→ YOUR ASSIGNMENT:
All pictures must be left out as you transcribe the lines from the first line of the data to the line containing "successful property management, some", both included.

→ PROVIDED RECORDS:

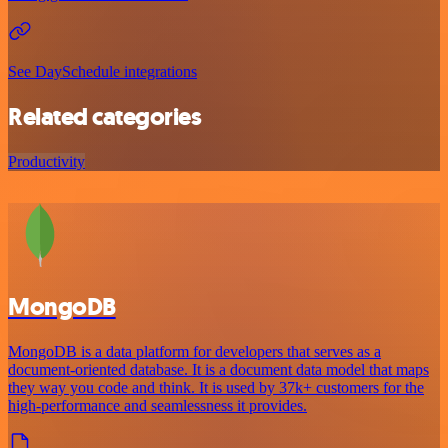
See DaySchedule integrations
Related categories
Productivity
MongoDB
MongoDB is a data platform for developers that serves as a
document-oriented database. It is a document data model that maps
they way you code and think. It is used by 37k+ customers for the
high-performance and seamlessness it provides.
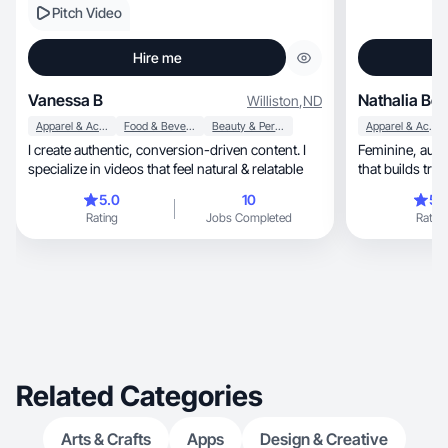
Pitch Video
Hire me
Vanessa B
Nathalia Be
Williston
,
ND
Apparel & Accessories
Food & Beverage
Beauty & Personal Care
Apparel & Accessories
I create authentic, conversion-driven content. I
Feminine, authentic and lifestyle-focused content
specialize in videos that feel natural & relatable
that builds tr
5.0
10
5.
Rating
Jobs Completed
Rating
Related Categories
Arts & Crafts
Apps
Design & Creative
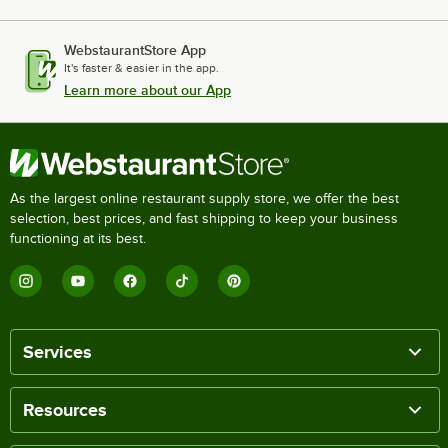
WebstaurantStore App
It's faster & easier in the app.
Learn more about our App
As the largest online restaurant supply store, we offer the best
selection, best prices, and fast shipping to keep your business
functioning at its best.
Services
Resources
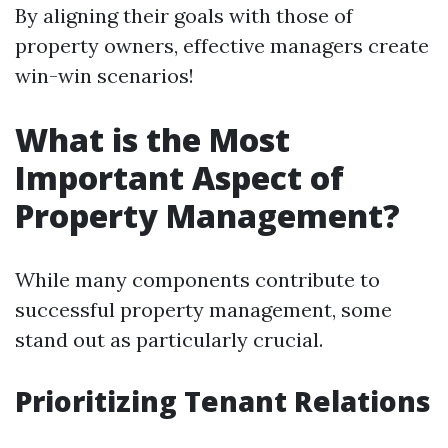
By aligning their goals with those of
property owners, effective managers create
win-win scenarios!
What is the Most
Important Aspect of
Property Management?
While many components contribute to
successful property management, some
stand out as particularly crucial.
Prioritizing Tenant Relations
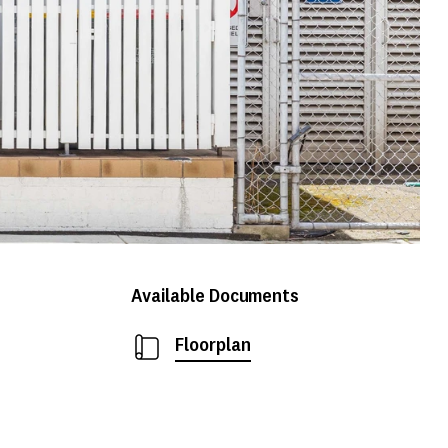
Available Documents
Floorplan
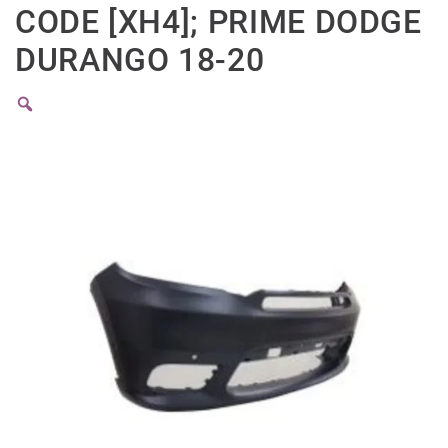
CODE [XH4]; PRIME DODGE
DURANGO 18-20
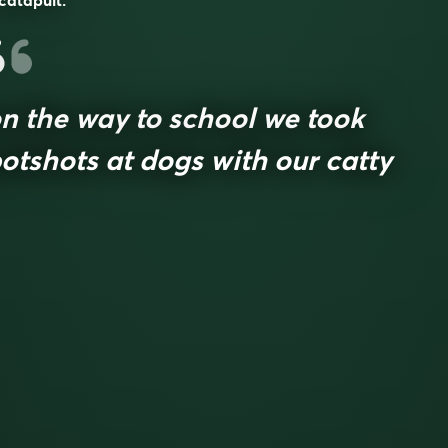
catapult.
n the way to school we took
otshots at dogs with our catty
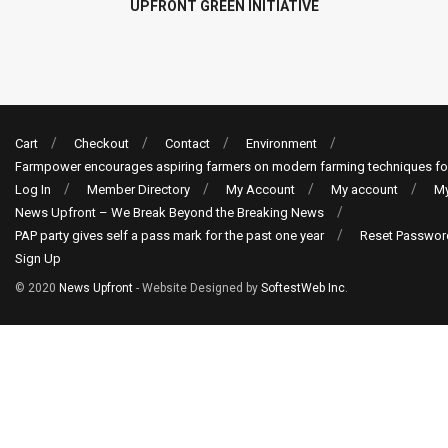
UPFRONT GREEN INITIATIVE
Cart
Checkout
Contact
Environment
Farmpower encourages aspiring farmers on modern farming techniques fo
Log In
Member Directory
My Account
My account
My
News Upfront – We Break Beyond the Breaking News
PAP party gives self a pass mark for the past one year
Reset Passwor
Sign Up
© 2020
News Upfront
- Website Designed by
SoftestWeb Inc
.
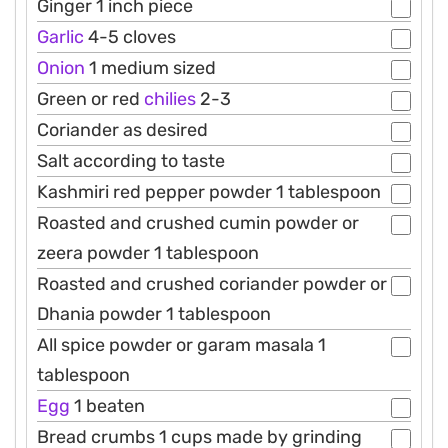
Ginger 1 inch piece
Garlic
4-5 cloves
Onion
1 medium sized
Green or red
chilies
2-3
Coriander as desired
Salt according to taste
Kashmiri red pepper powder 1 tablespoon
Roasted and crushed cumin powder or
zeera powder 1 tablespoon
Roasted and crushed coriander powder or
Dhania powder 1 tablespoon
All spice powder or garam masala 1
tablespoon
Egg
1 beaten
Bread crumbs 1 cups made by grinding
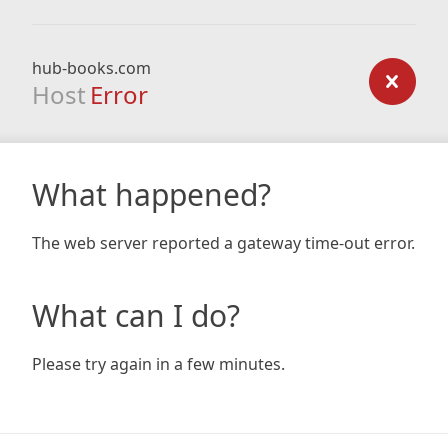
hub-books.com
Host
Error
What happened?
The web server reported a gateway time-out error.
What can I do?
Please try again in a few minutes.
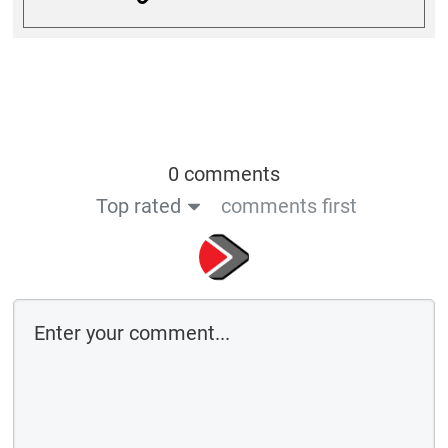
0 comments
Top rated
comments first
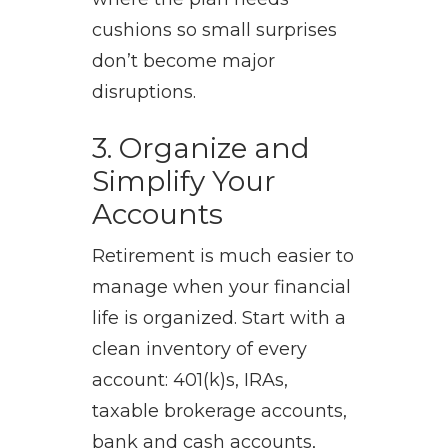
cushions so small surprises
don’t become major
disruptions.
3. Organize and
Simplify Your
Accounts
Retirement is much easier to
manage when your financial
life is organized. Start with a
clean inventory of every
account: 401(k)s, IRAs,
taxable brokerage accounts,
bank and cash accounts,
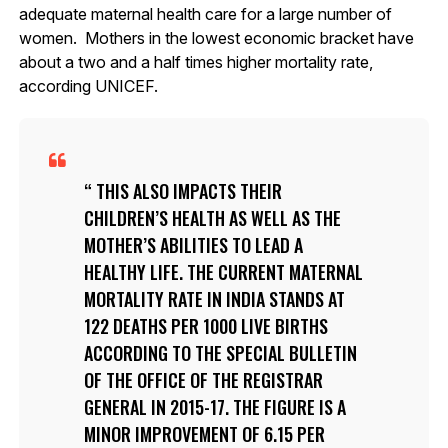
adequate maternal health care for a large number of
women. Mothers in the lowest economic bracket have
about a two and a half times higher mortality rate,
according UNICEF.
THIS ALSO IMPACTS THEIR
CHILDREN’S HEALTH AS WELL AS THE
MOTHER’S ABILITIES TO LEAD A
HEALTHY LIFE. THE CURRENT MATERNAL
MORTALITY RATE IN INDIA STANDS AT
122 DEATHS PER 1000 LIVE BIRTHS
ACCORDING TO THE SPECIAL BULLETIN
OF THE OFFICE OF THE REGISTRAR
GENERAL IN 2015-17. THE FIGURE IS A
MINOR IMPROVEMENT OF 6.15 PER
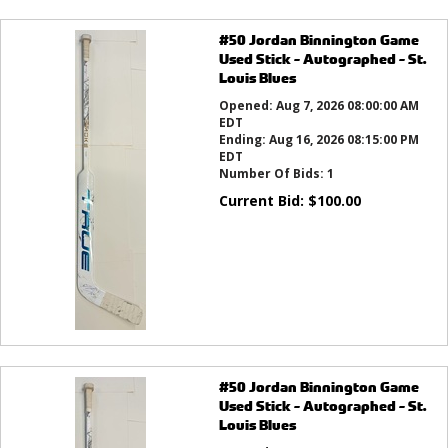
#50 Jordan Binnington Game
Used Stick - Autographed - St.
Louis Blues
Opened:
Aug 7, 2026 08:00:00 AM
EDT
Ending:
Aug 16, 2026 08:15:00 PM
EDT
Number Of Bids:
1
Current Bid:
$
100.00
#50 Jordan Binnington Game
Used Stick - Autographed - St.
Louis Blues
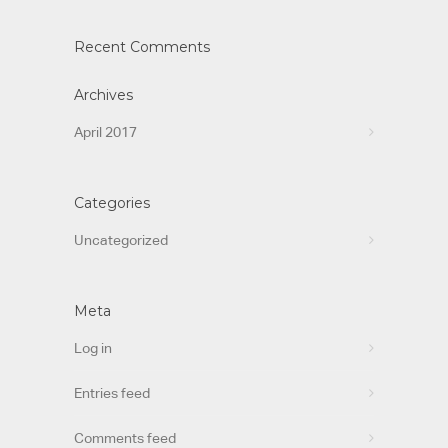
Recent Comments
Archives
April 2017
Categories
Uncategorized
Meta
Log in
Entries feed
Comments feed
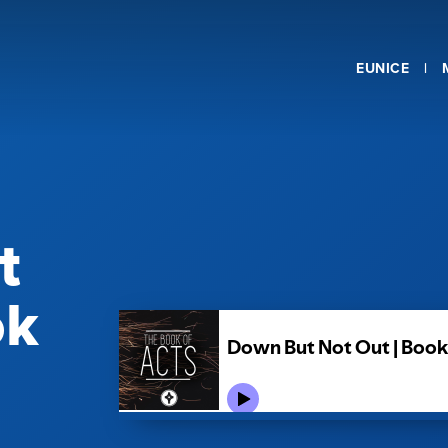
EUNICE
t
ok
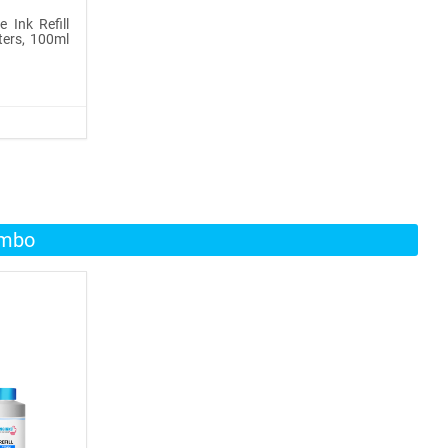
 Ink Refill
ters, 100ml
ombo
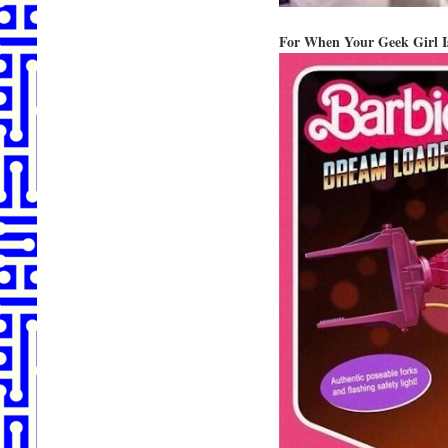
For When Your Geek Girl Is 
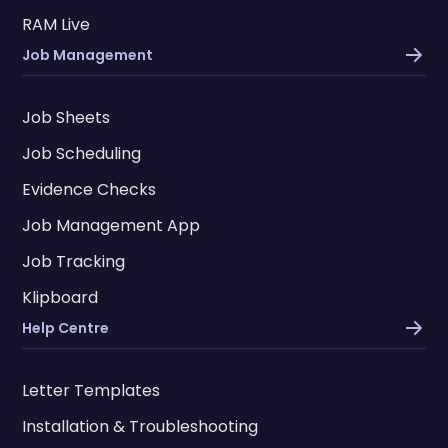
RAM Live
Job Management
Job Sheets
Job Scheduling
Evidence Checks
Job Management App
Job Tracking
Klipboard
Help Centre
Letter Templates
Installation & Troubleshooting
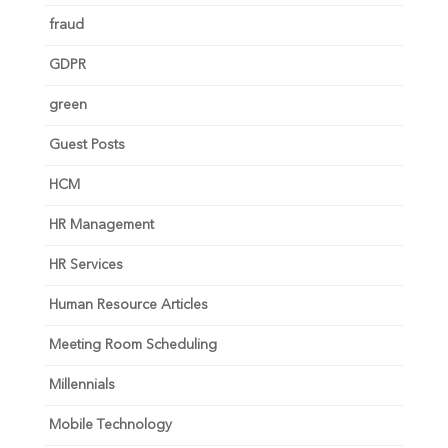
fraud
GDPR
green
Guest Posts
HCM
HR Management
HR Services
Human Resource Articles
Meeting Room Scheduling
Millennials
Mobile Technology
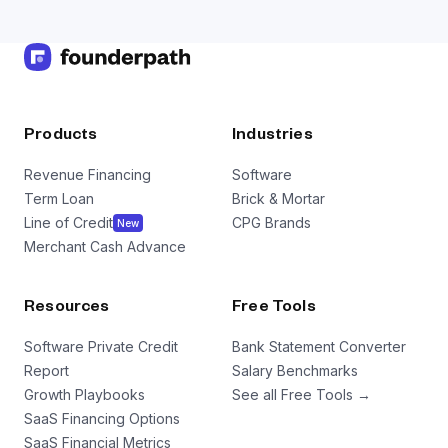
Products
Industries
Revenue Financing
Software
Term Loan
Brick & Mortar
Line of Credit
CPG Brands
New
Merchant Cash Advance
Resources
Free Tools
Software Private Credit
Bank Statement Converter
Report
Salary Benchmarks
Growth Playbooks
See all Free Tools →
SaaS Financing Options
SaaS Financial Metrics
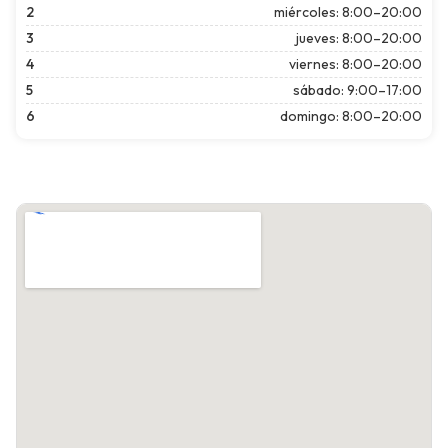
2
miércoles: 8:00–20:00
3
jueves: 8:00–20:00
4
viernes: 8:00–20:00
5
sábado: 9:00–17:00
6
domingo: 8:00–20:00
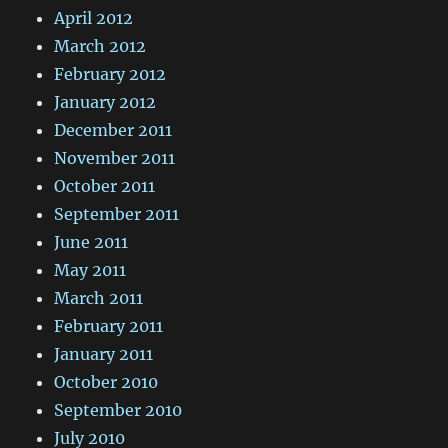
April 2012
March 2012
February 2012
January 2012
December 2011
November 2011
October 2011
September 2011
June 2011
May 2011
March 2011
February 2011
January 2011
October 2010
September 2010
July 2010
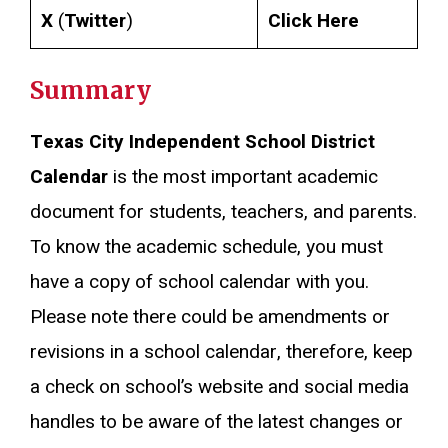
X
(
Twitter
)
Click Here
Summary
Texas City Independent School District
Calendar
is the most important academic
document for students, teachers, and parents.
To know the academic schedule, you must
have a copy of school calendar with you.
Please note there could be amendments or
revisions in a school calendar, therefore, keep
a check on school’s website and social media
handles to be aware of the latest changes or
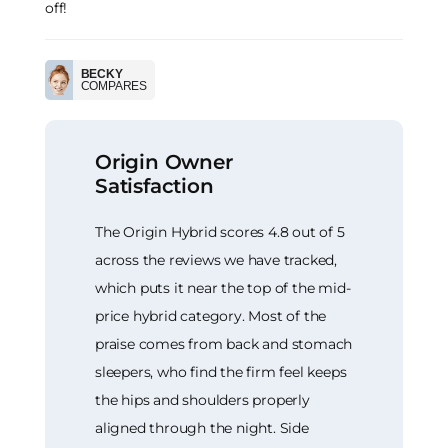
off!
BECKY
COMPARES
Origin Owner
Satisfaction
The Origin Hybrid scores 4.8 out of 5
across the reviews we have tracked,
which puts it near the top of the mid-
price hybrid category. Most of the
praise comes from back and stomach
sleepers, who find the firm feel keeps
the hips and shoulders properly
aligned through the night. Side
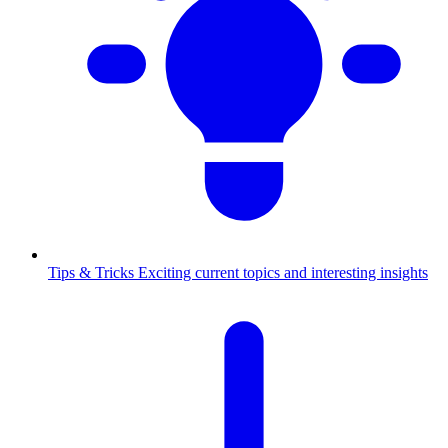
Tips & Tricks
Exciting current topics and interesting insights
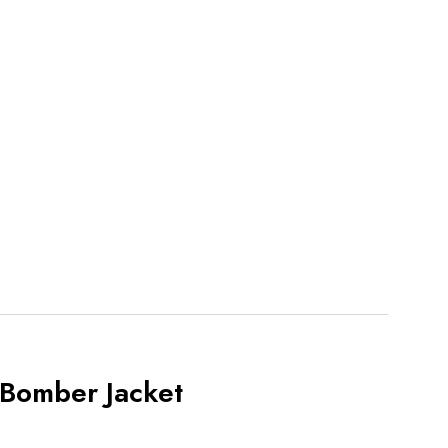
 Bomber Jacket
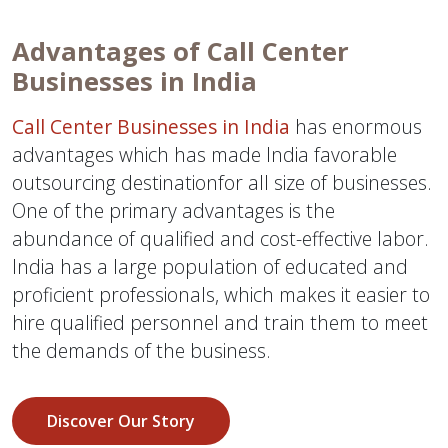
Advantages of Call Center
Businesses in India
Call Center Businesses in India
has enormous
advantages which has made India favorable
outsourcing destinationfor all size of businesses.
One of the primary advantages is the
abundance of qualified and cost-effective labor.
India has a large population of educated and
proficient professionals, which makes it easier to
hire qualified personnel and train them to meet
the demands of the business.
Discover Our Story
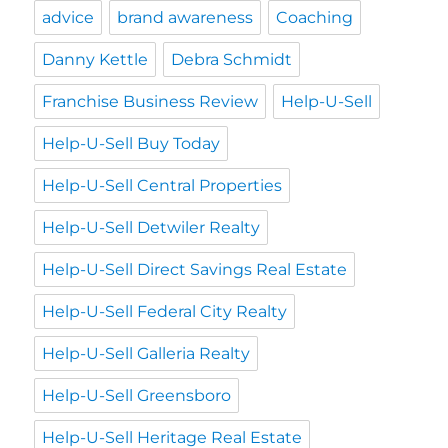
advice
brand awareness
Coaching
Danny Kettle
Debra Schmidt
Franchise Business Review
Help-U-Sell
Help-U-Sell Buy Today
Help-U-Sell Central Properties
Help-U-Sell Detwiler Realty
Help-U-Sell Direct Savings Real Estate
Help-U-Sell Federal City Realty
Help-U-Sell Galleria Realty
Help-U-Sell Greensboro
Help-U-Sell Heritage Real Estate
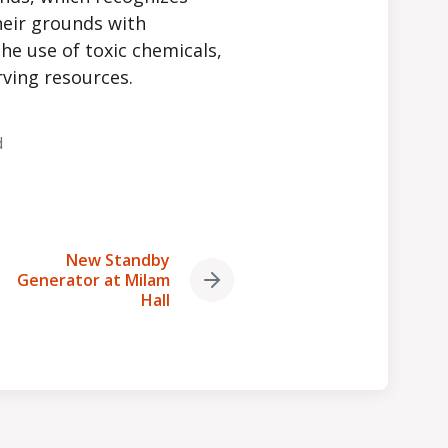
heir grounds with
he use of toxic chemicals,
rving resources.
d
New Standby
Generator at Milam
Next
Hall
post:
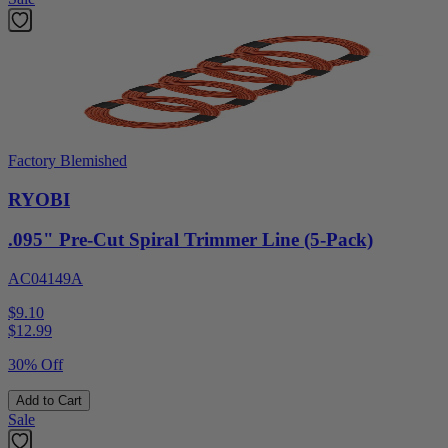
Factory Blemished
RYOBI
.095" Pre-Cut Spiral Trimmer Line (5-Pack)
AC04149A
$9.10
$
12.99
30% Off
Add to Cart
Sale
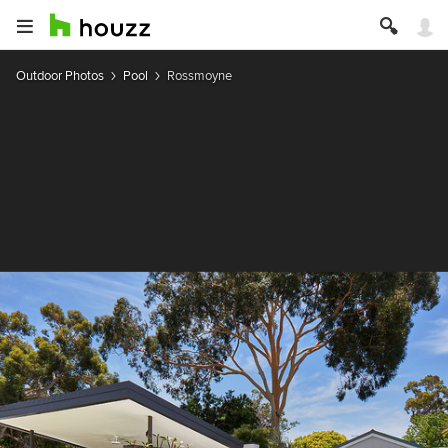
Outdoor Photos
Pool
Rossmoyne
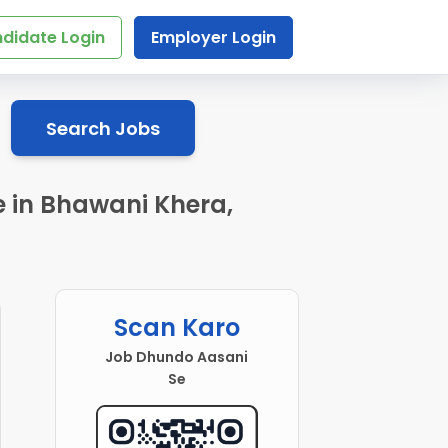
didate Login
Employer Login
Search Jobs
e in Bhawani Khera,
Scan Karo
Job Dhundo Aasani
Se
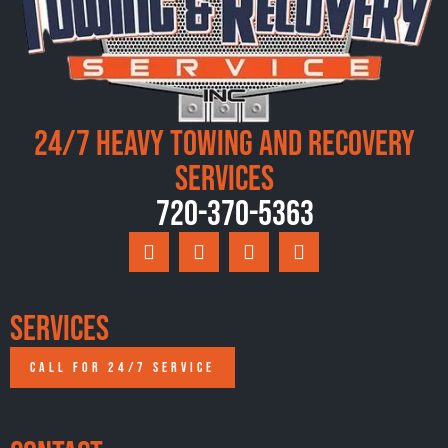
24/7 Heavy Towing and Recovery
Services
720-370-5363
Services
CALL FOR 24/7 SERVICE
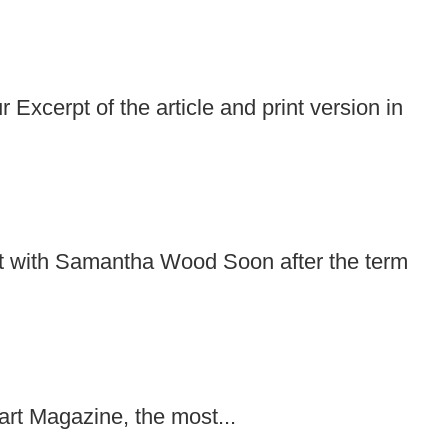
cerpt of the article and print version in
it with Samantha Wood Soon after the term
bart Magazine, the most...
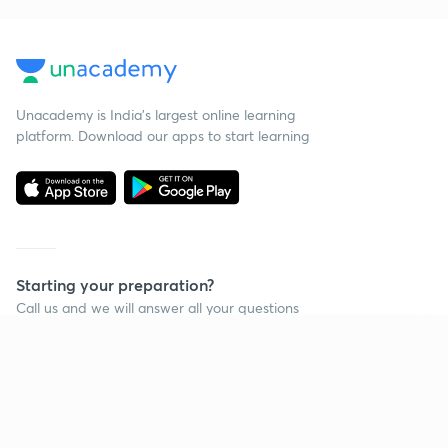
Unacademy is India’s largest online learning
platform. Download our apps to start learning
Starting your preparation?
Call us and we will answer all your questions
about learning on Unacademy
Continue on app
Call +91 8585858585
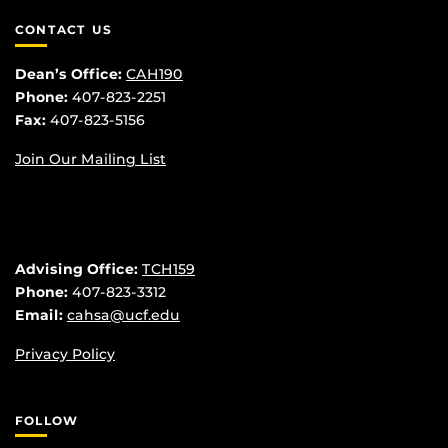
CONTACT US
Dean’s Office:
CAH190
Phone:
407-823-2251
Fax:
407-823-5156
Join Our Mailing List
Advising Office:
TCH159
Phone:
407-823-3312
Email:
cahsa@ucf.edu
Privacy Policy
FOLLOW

→ RESULT OF THE TASK:
See DaySchedule integrations
Related categories
Productivity
MongoDB
MongoDB is a data platform for developers that serves as a
document-oriented database. It is a document data model that maps
they way you code and think. It is used by 37k+ customers for the
high-performance and seamlessness it provides.
Pitch Video
Hire me
Vanessa B
Nathalia Be
Williston
,
ND
Apparel & Accessories
Food & Beverage
Beauty & Personal Care
Apparel & Accessories
I create authentic, conversion-driven content. I
Feminine, authentic and lifestyle-focused content
specialize in videos that feel natural & relatable
that builds tr
5.0
10
5.
Rating
Jobs Completed
Rating
Related Categories
Arts & Crafts
Apps
Design & Creative
WebstaurantStore App
It's faster & easier in the app.
Learn more about our App
As the largest online restaurant supply store, we offer the best
selection, best prices, and fast shipping to keep your business
functioning at its best.
Services
Resources
By aligning their goals with those of
property owners, effective managers create
win-win scenarios!
What is the Most
Important Aspect of
Property Management?
While many components contribute to
successful property management, some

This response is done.